Now that we are ready, let's get all pages and dates on TensorFlow.

pages = getpages["tensorflow/tensorflow"];
dates = getstardates[pages];

I convert these dates into a list for DateListPlot. However, I need to consider that I can only get up to 40, 000(400*100) dates. That is, if the total number of stars exceeds 40, 000, I need to append the date of the last star and the total number of stars to the list. All the dates are unnecessary if it is only to show a history of stars, some samples are enough like star-history. However, I will use all the pages for another purpose later.

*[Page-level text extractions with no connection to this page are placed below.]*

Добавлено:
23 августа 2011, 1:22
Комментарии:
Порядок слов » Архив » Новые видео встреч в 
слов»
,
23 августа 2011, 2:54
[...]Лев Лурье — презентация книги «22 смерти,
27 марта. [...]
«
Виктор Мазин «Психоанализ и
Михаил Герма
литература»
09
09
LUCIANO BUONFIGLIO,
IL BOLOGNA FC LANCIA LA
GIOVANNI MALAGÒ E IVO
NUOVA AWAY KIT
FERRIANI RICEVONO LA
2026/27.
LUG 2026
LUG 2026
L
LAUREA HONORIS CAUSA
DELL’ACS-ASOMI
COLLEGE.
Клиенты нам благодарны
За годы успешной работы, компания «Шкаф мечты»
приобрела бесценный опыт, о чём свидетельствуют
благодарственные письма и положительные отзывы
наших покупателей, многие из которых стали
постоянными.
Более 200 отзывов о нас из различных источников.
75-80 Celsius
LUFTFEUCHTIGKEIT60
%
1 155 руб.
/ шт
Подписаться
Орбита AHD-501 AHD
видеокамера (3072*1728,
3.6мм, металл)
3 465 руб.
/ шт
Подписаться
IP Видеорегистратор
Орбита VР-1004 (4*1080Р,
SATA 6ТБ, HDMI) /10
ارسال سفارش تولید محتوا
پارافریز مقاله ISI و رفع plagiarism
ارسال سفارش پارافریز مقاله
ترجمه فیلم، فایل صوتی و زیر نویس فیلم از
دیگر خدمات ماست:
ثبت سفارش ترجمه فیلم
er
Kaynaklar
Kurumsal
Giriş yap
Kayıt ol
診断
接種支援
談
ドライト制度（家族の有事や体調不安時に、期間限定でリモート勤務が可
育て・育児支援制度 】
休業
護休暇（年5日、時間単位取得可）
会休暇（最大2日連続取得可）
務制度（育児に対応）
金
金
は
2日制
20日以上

plotlist[r_String, dates_List] := 
 Module[{pageMax, total, lastdate, pl},
  pageMax = getpageMax[r];
  {lastdate, total} = gettotalstars[r];
  pl = Transpose[{dates, Range[Length[dates]]}];
  If[pageMax == 400 && dates[[-1]] != lastdate, 
   AppendTo[pl, {lastdate, total}], pl]

Let's show the history of stars of TensorFlow.

tfd = plotlist["tensorflow/tensorflow", dates]; 
DateListPlot[tfd, "Day", PlotRange -> All, 
 FrameLabel -> {None, "GitHub Stars"}, PlotTheme -> "Detailed"  ]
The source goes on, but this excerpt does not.